WHAT IS REQUIRED.
Your answer must be a word-for-word copy of the listing below, minus its pictures.

*** RECORDS PROVIDED ***

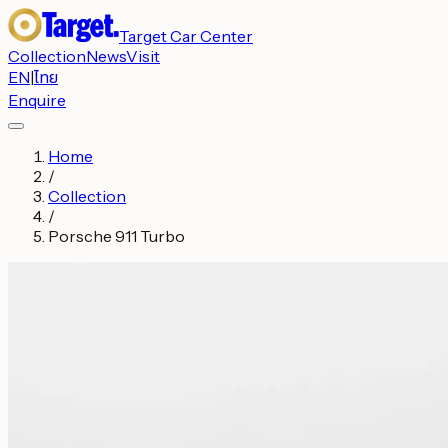
Target Car Center
Collection
News
Visit
EN
|
ไทย
Enquire
Home
/
Collection
/
Porsche 911 Turbo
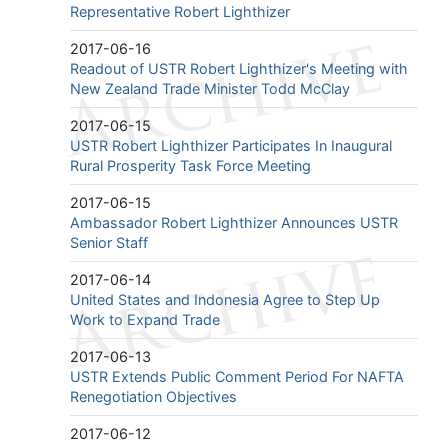
Representative Robert Lighthizer
2017-06-16
Readout of USTR Robert Lighthizer's Meeting with
New Zealand Trade Minister Todd McClay
2017-06-15
USTR Robert Lighthizer Participates In Inaugural
Rural Prosperity Task Force Meeting
2017-06-15
Ambassador Robert Lighthizer Announces USTR
Senior Staff
2017-06-14
United States and Indonesia Agree to Step Up
Work to Expand Trade
2017-06-13
USTR Extends Public Comment Period For NAFTA
Renegotiation Objectives
2017-06-12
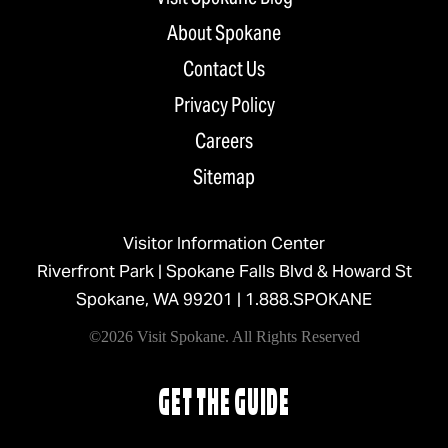
About Spokane
Contact Us
Privacy Policy
Careers
Sitemap
Visitor Information Center
Riverfront Park | Spokane Falls Blvd & Howard St
Spokane, WA 99201 |
1.888.SPOKANE
©2026 Visit Spokane. All Rights Reserved
GET THE GUIDE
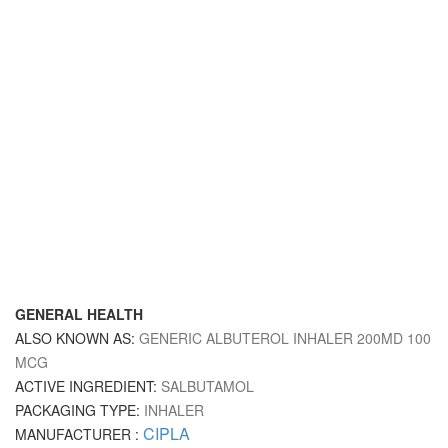
GENERAL HEALTH
ALSO KNOWN AS:
GENERIC ALBUTEROL INHALER 200MD 100
MCG
ACTIVE INGREDIENT:
SALBUTAMOL
PACKAGING TYPE:
INHALER
CIPLA
MANUFACTURER :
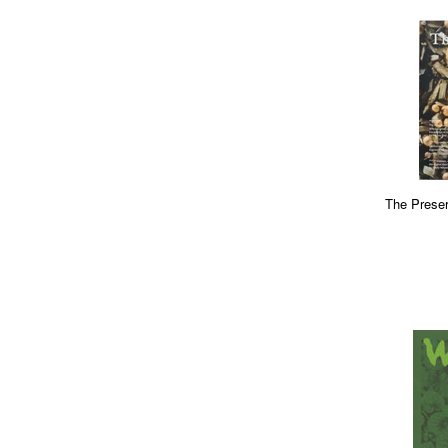
The Preser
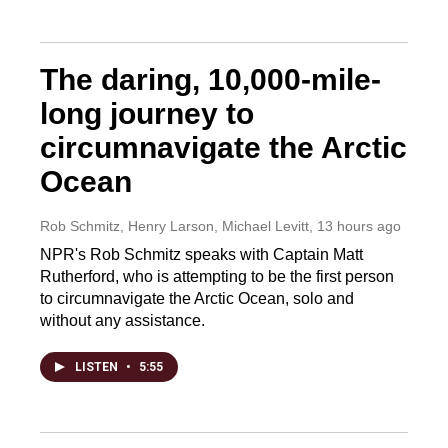
The daring, 10,000-mile-
long journey to
circumnavigate the Arctic
Ocean
Rob Schmitz, Henry Larson, Michael Levitt
, 13 hours ago
NPR's Rob Schmitz speaks with Captain Matt
Rutherford, who is attempting to be the first person
to circumnavigate the Arctic Ocean, solo and
without any assistance.
LISTEN
•
5:55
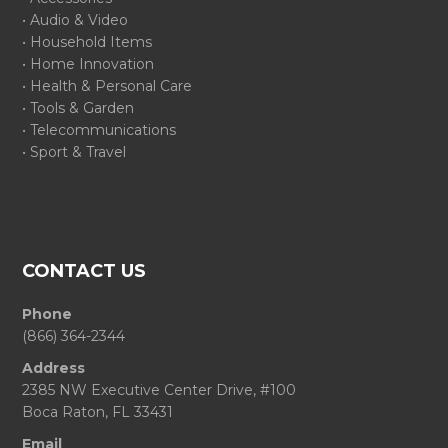
• Audio & Video
• Household Items
• Home Innovation
• Health & Personal Care
• Tools & Garden
• Telecommunications
• Sport & Travel
CONTACT US
Phone
(866) 364-2344
Address
2385 NW Executive Center Drive, #100
Boca Raton, FL 33431
Email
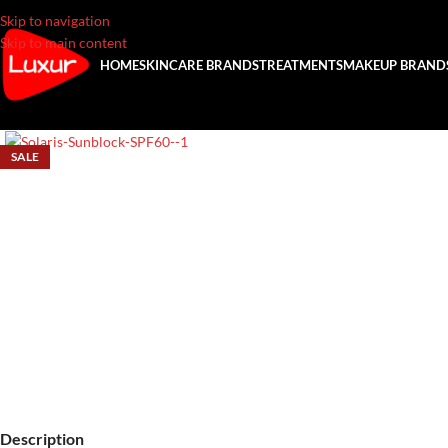
Skip to navigation
Skip to main content
HOME
SKINCARE BRANDS
TREATMENTS
MAKEUP BRAND
SALE
Description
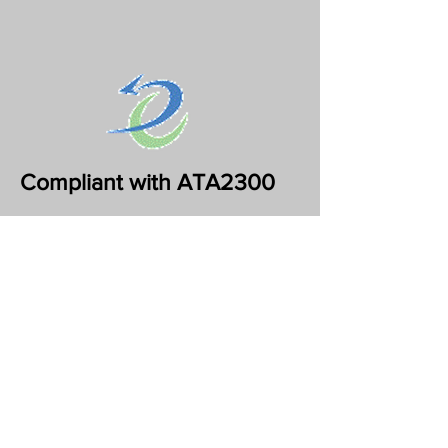
Compliant with ATA2300
Support for ATA2300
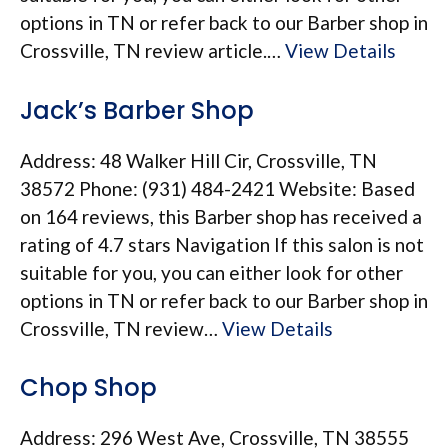
options in TN or refer back to our Barber shop in
Crossville, TN review article.…
View Details
Jack’s Barber Shop
Address: 48 Walker Hill Cir, Crossville, TN
38572 Phone: (931) 484-2421 Website: Based
on 164 reviews, this Barber shop has received a
rating of 4.7 stars Navigation If this salon is not
suitable for you, you can either look for other
options in TN or refer back to our Barber shop in
Crossville, TN review…
View Details
Chop Shop
Address: 296 West Ave, Crossville, TN 38555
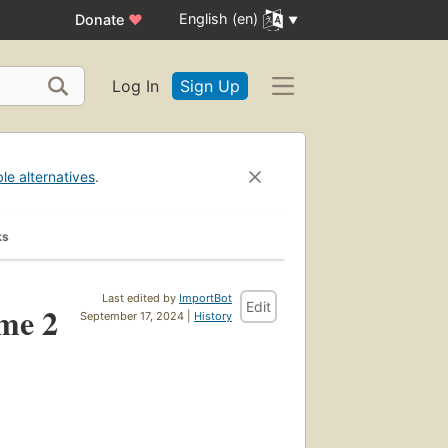
English (en)
Donate
♥
Log In
Sign Up
ble alternatives
.
ks
Last edited by
ImportBot
Edit
ume 2
September 17, 2024 |
History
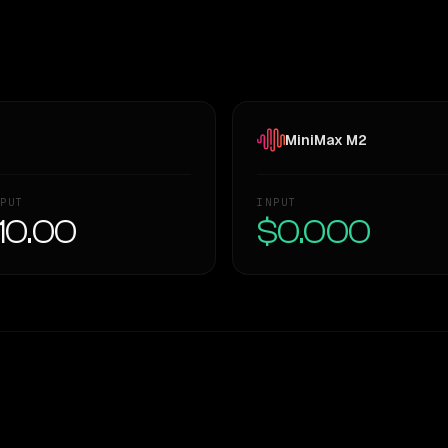
MiniMax M2
PUT
INPUT
10.00
$0.000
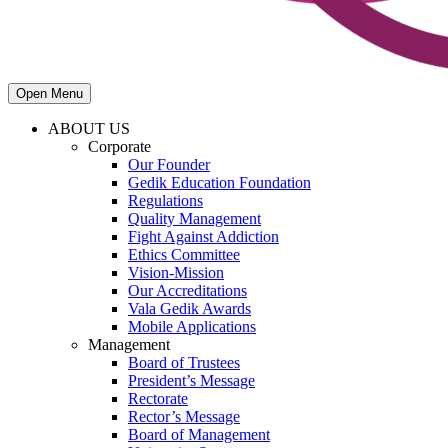
Open Menu
ABOUT US
Corporate
Our Founder
Gedik Education Foundation
Regulations
Quality Management
Fight Against Addiction
Ethics Committee
Vision-Mission
Our Accreditations
Vala Gedik Awards
Mobile Applications
Management
Board of Trustees
President’s Message
Rectorate
Rector’s Message
Board of Management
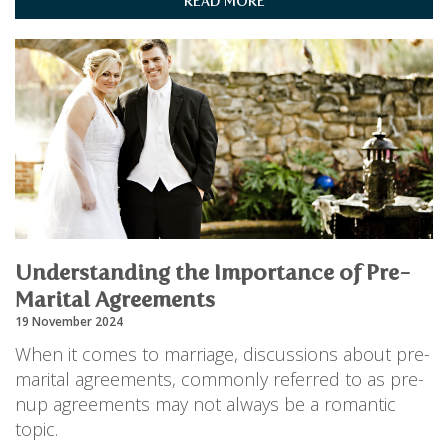
READ MORE
Understanding the Importance of Pre-
Marital Agreements
19 November 2024
When it comes to marriage, discussions about pre-
marital agreements, commonly referred to as pre-
nup agreements may not always be a romantic
topic.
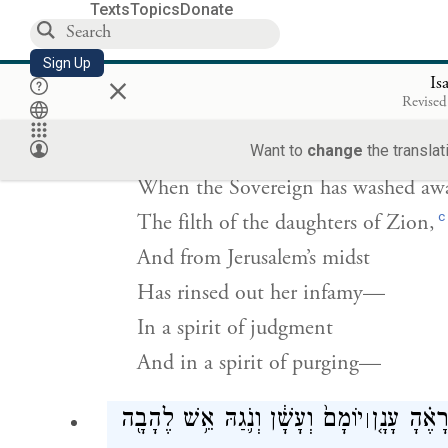
All who are inscribed for life in Je
Texts
Topics
Donate
Shall be called holy.
Sign Up
×
Is
רָחַ֣ץ אֲדֹנָ֗י אֵ֚ת צֹאַ֣ת בְּנוֹת־צִיּ֔וֹן וְאֶ
Revised
Want to
change
the translat
When the Sovereign has washed aw
c
The filth of the daughters of Zion,
And from Jerusalem’s midst
Has rinsed out her infamy—
In a spirit of judgment
And in a spirit of purging—
יוֹמָם֙ וְעָשָׁ֔ן וְנֹ֛גַהּ אֵ֥שׁ לֶהָבָ֖ה
וּבָרָ֣א יְה
׀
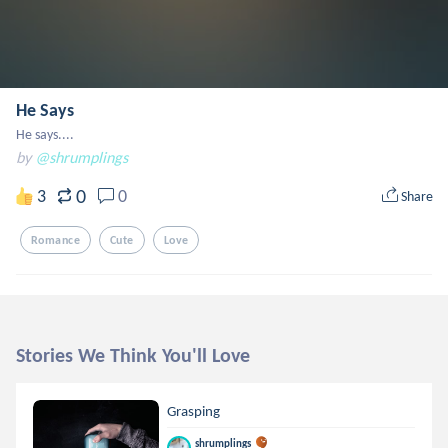
He Says
He says....
by
@shrumplings
0
3
0
Share
Romance
Cute
Love
Stories We Think You'll Love
Grasping
shrumplings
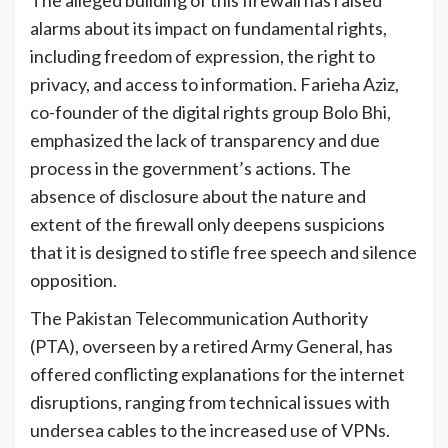
The alleged building of this firewall has raised
alarms about its impact on fundamental rights,
including freedom of expression, the right to
privacy, and access to information. Farieha Aziz,
co-founder of the digital rights group Bolo Bhi,
emphasized the lack of transparency and due
process in the government’s actions. The
absence of disclosure about the nature and
extent of the firewall only deepens suspicions
that it is designed to stifle free speech and silence
opposition.
The Pakistan Telecommunication Authority
(PTA), overseen by a retired Army General, has
offered conflicting explanations for the internet
disruptions, ranging from technical issues with
undersea cables to the increased use of VPNs.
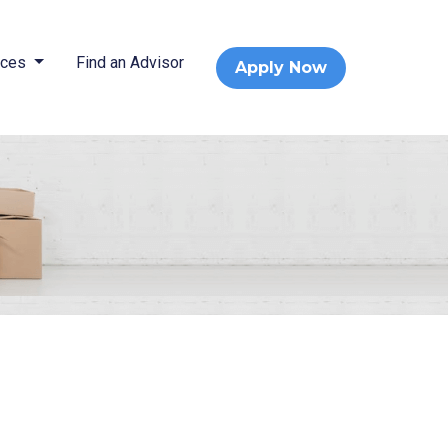
rces
Find an Advisor
Apply Now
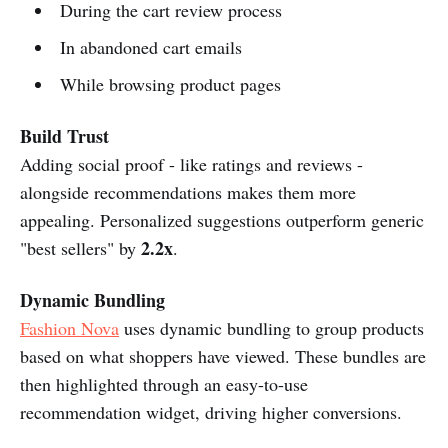
During the cart review process
In abandoned cart emails
While browsing product pages
Build Trust
Adding social proof - like ratings and reviews -
alongside recommendations makes them more
appealing. Personalized suggestions outperform generic
2.2x
"best sellers" by
.
Dynamic Bundling
Fashion Nova
uses dynamic bundling to group products
based on what shoppers have viewed. These bundles are
then highlighted through an easy-to-use
recommendation widget, driving higher conversions.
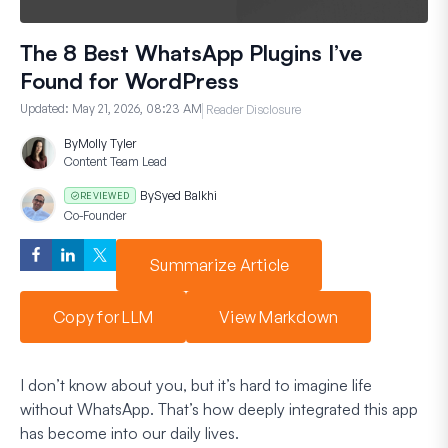
The 8 Best WhatsApp Plugins I’ve
Found for WordPress
Updated:
May 21, 2026, 08:23 AM
Reader Disclosure
By
Molly Tyler
Content Team Lead
By
Syed Balkhi
REVIEWED
Co-Founder
Summarize Article
Copy for LLM
View Markdown
I don’t know about you, but it’s hard to imagine life
without WhatsApp. That’s how deeply integrated this app
has become into our daily lives.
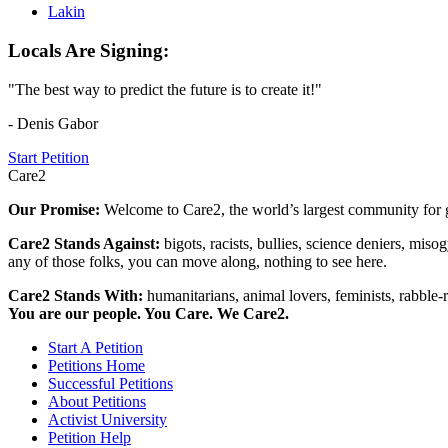
Lakin
Locals Are Signing:
"The best way to predict the future is to create it!"
- Denis Gabor
Start Petition
Care2
Our Promise:
Welcome to Care2, the world’s largest community for g
Care2 Stands Against:
bigots, racists, bullies, science deniers, mis
any of those folks, you can move along, nothing to see here.
Care2 Stands With:
humanitarians, animal lovers, feminists, rabble-r
You are our people. You Care. We Care2.
Start A Petition
Petitions Home
Successful Petitions
About Petitions
Activist University
Petition Help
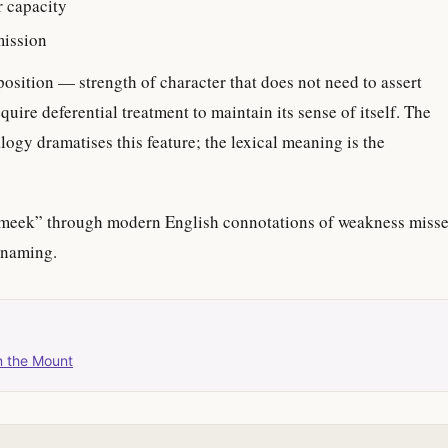
r capacity
mission
sposition — strength of character that does not need to assert
require deferential treatment to maintain its sense of itself. The
ogy dramatises this feature; the lexical meaning is the
meek” through modern English connotations of weakness miss
 naming.
n the Mount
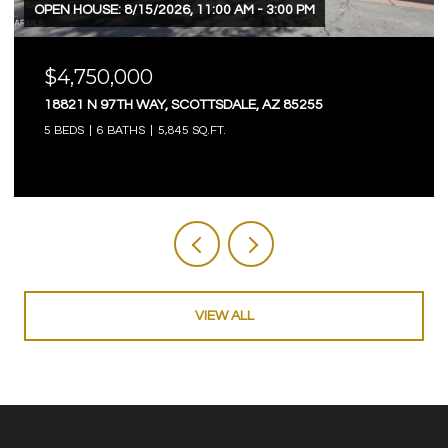
OPEN HOUSE: 8/15/2026, 11:00 AM - 3:00 PM
$4,750,000
18821 N 97TH WAY, SCOTTSDALE, AZ 85255
5 BEDS
6 BATHS
5,845 SQ.FT.
VIEW ALL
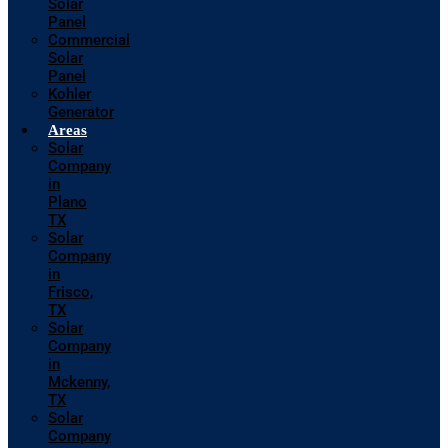
Solar
Panel
Commercial
Solar
Panel
Kohler
Generator
Areas
Solar
Company
in
Plano
TX
Solar
Company
in
Frisco,
TX
Solar
Company
in
Mckenny,
TX
Solar
Company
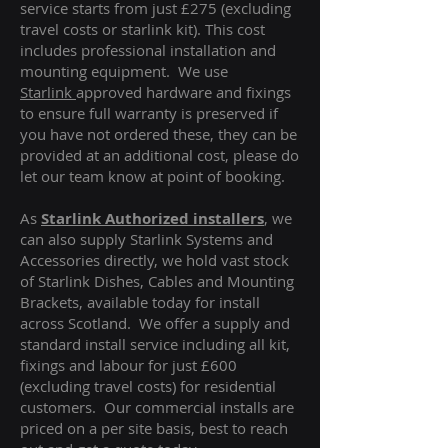
service starts from just £275 (excluding
travel costs or starlink kit). This cost
includes professional installation and
mounting equipment. We use
Starlink
approved hardware and fixings
to ensure full warranty is preserved if
you have not ordered these, they can be
provided at an additional cost, please do
let our team know at point of booking.
As
Starlink Authorized installers
, we
can also supply Starlink Systems and
Accessories directly, we hold vast stock
of Starlink Dishes, Cables and Mounting
Brackets, available today for install
across Scotland. We offer a supply and
standard install service including all kit,
fixings and labour for just £600
(excluding travel costs
) for residential
customers. Our commercial installs are
priced on a per site basis, best to reach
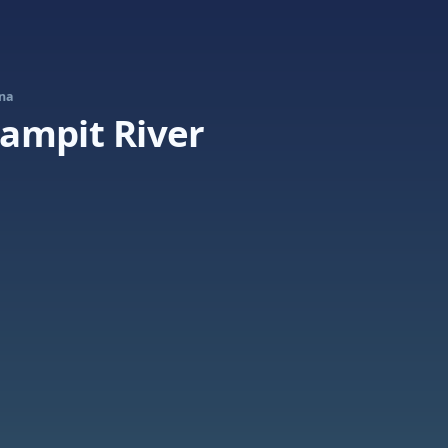
ina
ampit River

*** End of RECORDS PROVIDED ***

RESPONSE BOX.
Target Car Center
Collection
News
Visit
EN
|
ไทย
Enquire
Home
/
Collection
/
Porsche 911 Turbo
Representative Robert Lighthizer
2017-06-16
Readout of USTR Robert Lighthizer's Meeting with
New Zealand Trade Minister Todd McClay
2017-06-15
USTR Robert Lighthizer Participates In Inaugural
Rural Prosperity Task Force Meeting
2017-06-15
Ambassador Robert Lighthizer Announces USTR
Senior Staff
2017-06-14
United States and Indonesia Agree to Step Up
Work to Expand Trade
2017-06-13
USTR Extends Public Comment Period For NAFTA
Renegotiation Objectives
2017-06-12
About Spokane
Contact Us
Privacy Policy
Careers
Sitemap
Visitor Information Center
Riverfront Park | Spokane Falls Blvd & Howard St
Spokane, WA 99201 |
1.888.SPOKANE
©2026 Visit Spokane. All Rights Reserved
GET THE GUIDE
GENERAL HEALTH
ALSO KNOWN AS:
GENERIC ALBUTEROL INHALER 200MD 100
MCG
ACTIVE INGREDIENT:
SALBUTAMOL
PACKAGING TYPE:
INHALER
CIPLA
MANUFACTURER :
The Preser
The daring, 10,000-mile-
long journey to
circumnavigate the Arctic
Ocean
Rob Schmitz, Henry Larson, Michael Levitt
, 13 hours ago
NPR's Rob Schmitz speaks with Captain Matt
Rutherford, who is attempting to be the first person
to circumnavigate the Arctic Ocean, solo and
without any assistance.
LISTEN
•
5:55
• Audio & Video
• Household Items
• Home Innovation
• Health & Personal Care
• Tools & Garden
• Telecommunications
• Sport & Travel
CONTACT US
Phone
(866) 364-2344
Address
2385 NW Executive Center Drive, #100
Boca Raton, FL 33431
Email
Skip to navigation
Skip to main content
HOME
SKINCARE BRANDS
TREATMENTS
MAKEUP BRAND
SALE
Description
Compliant with ATA2300
Support for ATA2300
options in TN or refer back to our Barber shop in
Crossville, TN review article.…
View Details
Jack’s Barber Shop
Address: 48 Walker Hill Cir, Crossville, TN
38572 Phone: (931) 484-2421 Website: Based
on 164 reviews, this Barber shop has received a
rating of 4.7 stars Navigation If this salon is not
suitable for you, you can either look for other
options in TN or refer back to our Barber shop in
Crossville, TN review…
View Details
Chop Shop
Address: 296 West Ave, Crossville, TN 38555
English (en)
Donate
♥
Log In
Sign Up
ble alternatives
.
ks
Last edited by
ImportBot
Edit
ume 2
September 17, 2024 |
History
MiniMax M2
PUT
INPUT
10.00
$0.000
Open Menu
ABOUT US
Corporate
Our Founder
Gedik Education Foundation
Regulations
Quality Management
Fight Against Addiction
Ethics Committee
Vision-Mission
Our Accreditations
Vala Gedik Awards
Mobile Applications
Management
Board of Trustees
President’s Message
Rectorate
Rector’s Message
Board of Management
READ MORE
Understanding the Importance of Pre-
Marital Agreements
19 November 2024
When it comes to marriage, discussions about pre-
marital agreements, commonly referred to as pre-
nup agreements may not always be a romantic
topic.
All who are inscribed for life in Je
Texts
Topics
Donate
Shall be called holy.
Sign Up
×
Is
רָחַ֣ץ אֲדֹנָ֗י אֵ֚ת צֹאַ֣ת בְּנוֹת־צִיּ֔וֹן וְאֶ
Revised
Want to
change
the translat
When the Sovereign has washed aw
c
The filth of the daughters of Zion,
And from Jerusalem’s midst
Has rinsed out her infamy—
In a spirit of judgment
And in a spirit of purging—
יוֹמָם֙ וְעָשָׁ֔ן וְנֹ֛גַהּ אֵ֥שׁ לֶהָבָ֖ה
וּבָרָ֣א יְה
׀
He Says
He says....
by
@shrumplings
0
3
0
Share
Romance
Cute
Love
Stories We Think You'll Love
Grasping
shrumplings
The alleged building of this firewall has raised
alarms about its impact on fundamental rights,
including freedom of expression, the right to
privacy, and access to information. Farieha Aziz,
co-founder of the digital rights group Bolo Bhi,
emphasized the lack of transparency and due
process in the government’s actions. The
absence of disclosure about the nature and
extent of the firewall only deepens suspicions
that it is designed to stifle free speech and silence
opposition.
The Pakistan Telecommunication Authority
(PTA), overseen by a retired Army General, has
offered conflicting explanations for the internet
disruptions, ranging from technical issues with
undersea cables to the increased use of VPNs.
rces
Find an Advisor
Apply Now
During the cart review process
In abandoned cart emails
While browsing product pages
Build Trust
Adding social proof - like ratings and reviews -
alongside recommendations makes them more
appealing. Personalized suggestions outperform generic
2.2x
"best sellers" by
.
Dynamic Bundling
Fashion Nova
uses dynamic bundling to group products
based on what shoppers have viewed. These bundles are
then highlighted through an easy-to-use
recommendation widget, driving higher conversions.
The 8 Best WhatsApp Plugins I’ve
Found for WordPress
Updated:
May 21, 2026, 08:23 AM
Reader Disclosure
By
Molly Tyler
Content Team Lead
By
Syed Balkhi
REVIEWED
Co-Founder
Summarize Article
Copy for LLM
View Markdown
I don’t know about you, but it’s hard to imagine life
without WhatsApp. That’s how deeply integrated this app
has become into our daily lives.
Lakin
Locals Are Signing:
"The best way to predict the future is to create it!"
- Denis Gabor
Start Petition
Care2
Our Promise:
Welcome to Care2, the world’s largest community for g
Care2 Stands Against:
bigots, racists, bullies, science deniers, mis
any of those folks, you can move along, nothing to see here.
Care2 Stands With:
humanitarians, animal lovers, feminists, rabble-r
You are our people. You Care. We Care2.
Start A Petition
Petitions Home
Successful Petitions
About Petitions
Activist University
Petition Help
r capacity
mission
sposition — strength of character that does not need to assert
require deferential treatment to maintain its sense of itself. The
ogy dramatises this feature; the lexical meaning is the
meek” through modern English connotations of weakness miss
 naming.
n the Mount
OPEN HOUSE: 8/15/2026, 11:00 AM - 3:00 PM
$4,750,000
18821 N 97TH WAY, SCOTTSDALE, AZ 85255
5 BEDS
6 BATHS
5,845 SQ.FT.
VIEW ALL
Solar
Panel
Commercial
Solar
Panel
Kohler
Generator
Areas
Solar
Company
in
Plano
TX
Solar
Company
in
Frisco,
TX
Solar
Company
in
Mckenny,
TX
Solar
Company
service starts from just £275 (excluding
travel costs or starlink kit). This cost
includes professional installation and
mounting equipment. We use
Starlink
approved hardware and fixings
to ensure full warranty is preserved if
you have not ordered these, they can be
provided at an additional cost, please do
let our team know at point of booking.
As
Starlink Authorized installers
, we
can also supply Starlink Systems and
Accessories directly, we hold vast stock
of Starlink Dishes, Cables and Mounting
Brackets, available today for install
across Scotland. We offer a supply and
standard install service including all kit,
fixings and labour for just £600
(excluding travel costs
) for residential
customers. Our commercial installs are
priced on a per site basis, best to reach
ina
ampit River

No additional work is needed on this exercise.